■ **GOAL OF THE EXERCISE**
When a line of the records below contains the string "apply", copy that whole line.

---------- DATA EXTRACTS

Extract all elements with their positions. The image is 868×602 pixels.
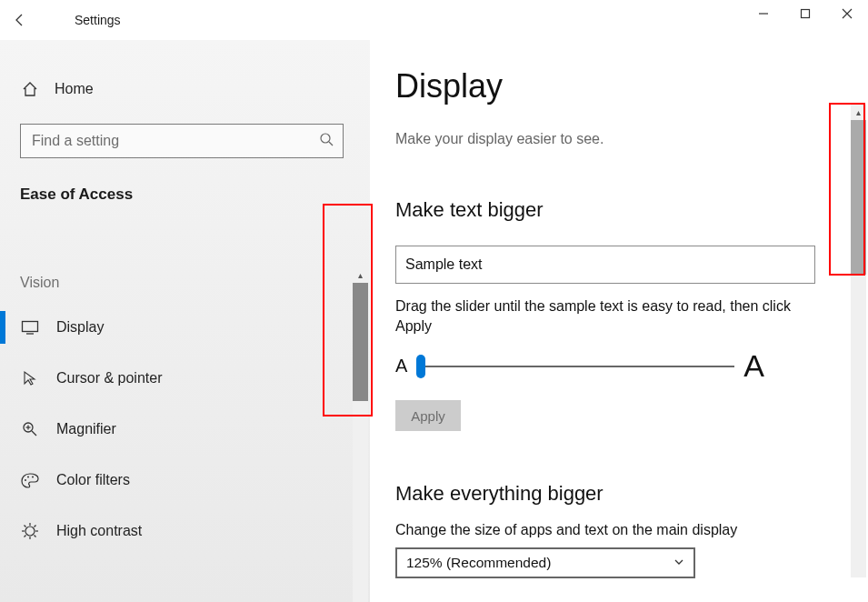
svg-line-18 — [25, 526, 26, 527]
svg-point-10 — [25, 479, 26, 481]
slider-max-label: A — [743, 348, 764, 384]
nav-item-label: Cursor & pointer — [56, 370, 163, 386]
display-scale-dropdown[interactable]: 125% (Recommended) — [395, 547, 695, 578]
slider-thumb[interactable] — [416, 355, 425, 378]
window-close-button[interactable] — [826, 0, 868, 27]
slider-min-label: A — [395, 356, 407, 376]
search-placeholder: Find a setting — [32, 133, 119, 149]
back-button[interactable] — [0, 0, 40, 40]
nav-item-high-contrast[interactable]: High contrast — [0, 506, 370, 557]
sample-text: Sample text — [405, 256, 482, 273]
contrast-icon — [20, 521, 40, 541]
svg-line-9 — [32, 431, 36, 436]
window-minimize-button[interactable] — [743, 0, 784, 27]
search-icon — [319, 132, 334, 150]
svg-line-19 — [35, 536, 36, 537]
sample-text-box: Sample text — [395, 246, 815, 284]
apply-button[interactable]: Apply — [395, 400, 461, 431]
page-title: Display — [395, 67, 843, 105]
nav-item-display[interactable]: Display — [0, 302, 370, 353]
nav-item-cursor-pointer[interactable]: Cursor & pointer — [0, 353, 370, 404]
nav-item-label: Color filters — [56, 472, 130, 488]
content-pane: Display Make your display easier to see.… — [370, 40, 868, 602]
sidebar: Home Find a setting Ease of Access Visio… — [0, 40, 370, 602]
slider-track[interactable] — [416, 355, 734, 378]
svg-rect-4 — [23, 322, 38, 332]
dropdown-value: 125% (Recommended) — [406, 555, 551, 571]
svg-point-13 — [25, 527, 35, 536]
monitor-icon — [20, 317, 40, 337]
chevron-down-icon — [673, 555, 684, 571]
svg-point-11 — [27, 477, 29, 478]
svg-line-3 — [329, 142, 333, 145]
size-description: Change the size of apps and text on the … — [395, 522, 843, 538]
nav-home[interactable]: Home — [0, 67, 370, 111]
scrollbar-thumb[interactable] — [851, 120, 866, 275]
magnifier-icon — [20, 419, 40, 439]
palette-icon — [20, 470, 40, 490]
window-maximize-button[interactable] — [784, 0, 826, 27]
slider-line — [416, 366, 734, 367]
section-make-everything-bigger: Make everything bigger — [395, 482, 843, 506]
scroll-up-icon[interactable]: ▴ — [851, 105, 866, 120]
home-icon — [20, 79, 40, 99]
scroll-up-icon[interactable]: ▴ — [353, 267, 368, 283]
page-subtitle: Make your display easier to see. — [395, 131, 843, 147]
svg-line-20 — [35, 526, 36, 527]
svg-point-12 — [32, 477, 34, 478]
content-scrollbar[interactable]: ▴ — [851, 105, 866, 577]
nav-item-label: High contrast — [56, 523, 142, 539]
cursor-icon — [20, 368, 40, 388]
text-size-slider[interactable]: A A — [395, 348, 843, 384]
apply-button-label: Apply — [411, 408, 445, 424]
svg-line-21 — [25, 536, 26, 537]
section-make-text-bigger: Make text bigger — [395, 198, 843, 222]
slider-instruction: Drag the slider until the sample text is… — [395, 296, 823, 336]
nav-home-label: Home — [55, 81, 94, 97]
category-heading: Ease of Access — [20, 186, 370, 204]
search-input[interactable]: Find a setting — [20, 124, 344, 158]
section-vision-label: Vision — [20, 275, 370, 291]
nav-item-label: Display — [56, 319, 104, 336]
titlebar: Settings — [0, 0, 868, 40]
sidebar-scrollbar[interactable]: ▴ ▾ — [353, 267, 368, 602]
nav-item-magnifier[interactable]: Magnifier — [0, 404, 370, 455]
scrollbar-thumb[interactable] — [353, 283, 368, 401]
svg-point-2 — [321, 134, 330, 143]
nav-item-label: Magnifier — [56, 421, 116, 437]
app-title: Settings — [75, 13, 121, 27]
svg-rect-1 — [802, 10, 810, 18]
nav-item-color-filters[interactable]: Color filters — [0, 455, 370, 506]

--------------------

■ **EXERCISE ANSWER**
apply-button[interactable]: Apply — [395, 400, 461, 431]
apply-button-label: Apply — [411, 408, 445, 424]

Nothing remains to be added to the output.